24 Hij zette ook den kandelaar in de tent der samenkomst, recht over de tafel, aan de zijde des tabernakels, zuidwaarts.
25 En hij stak de lampen aan voor het aangezicht des HEEREN, gelijk als de HEERE aan Mozes geboden had.
26 En hij zette het gouden altaar in de tent der samenkomst, voor den voorhang.
27 En hij stak daarop aan reukwerk van welriekende specerijen, gelijk als de HEERE aan Mozes geboden had.
28 Hij hing ook het deksel van de deur des tabernakels.
29 En hij zette het altaar des brandoffers aan de deur des tabernakels, van de tent der samenkomst; en hij offerde daarop brandoffer, en spijsoffer, gelijk de HEERE aan Mozes geboden had.
30 Hij zette ook het wasvat tussen de tent der samenkomst, en tussen het altaar; en hij deed water daarin om te wassen.

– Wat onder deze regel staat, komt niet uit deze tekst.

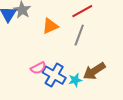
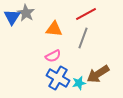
orange triangle: (50, 26) -> (54, 29), turned 30
pink semicircle: (38, 68) -> (53, 56), moved

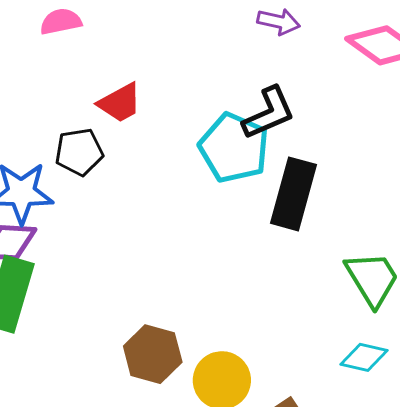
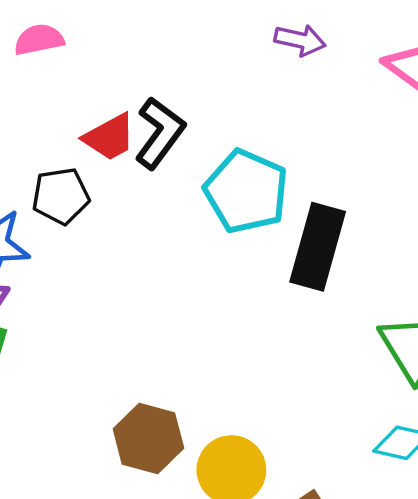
black L-shape: (269, 113) -> (160, 133), moved, turned -30

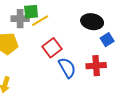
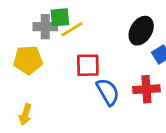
black ellipse: (92, 22) -> (141, 31), turned -70
red square: (52, 48) -> (88, 65), turned 36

31 En Mozes en Aaron, en zijn zonen wiesen daaruit hun handen en hun voeten.
32 Als zij ingingen tot de tent der samenkomst, en als zij tot het altaar naderden, zo wiesen zij zich, gelijk als de HEERE aan Mozes geboden had.
33 Hij richtte ook den voorhof op, rondom den tabernakel en het altaar, en hij hing het deksel van de poort des voorhofs op. Alzo voleindigde Mozes het werk.
34 Toen bedekte de wolk de tent der samenkomst; en de heerlijkheid des HEEREN vervulde den tabernakel.
35 Zodat Mozes niet kon ingaan in de tent der samenkomst, dewijl de wolk daarop bleef, en de heerlijkheid des HEEREN den tabernakel vervulde.
36 Als nu de wolk opgeheven werd van boven den tabernakel, zo reisden de kinderen Israels voort in al hun reizen.
37 Maar als de wolk niet opgeheven werd, zo reisden zij niet tot op den dag, dat zij opgeheven werd.
38 Want de wolk des HEEREN was op den tabernakel bij dag, en het vuur was er bij nacht op, voor de ogen van het ganse huis Israels in al hun reizen.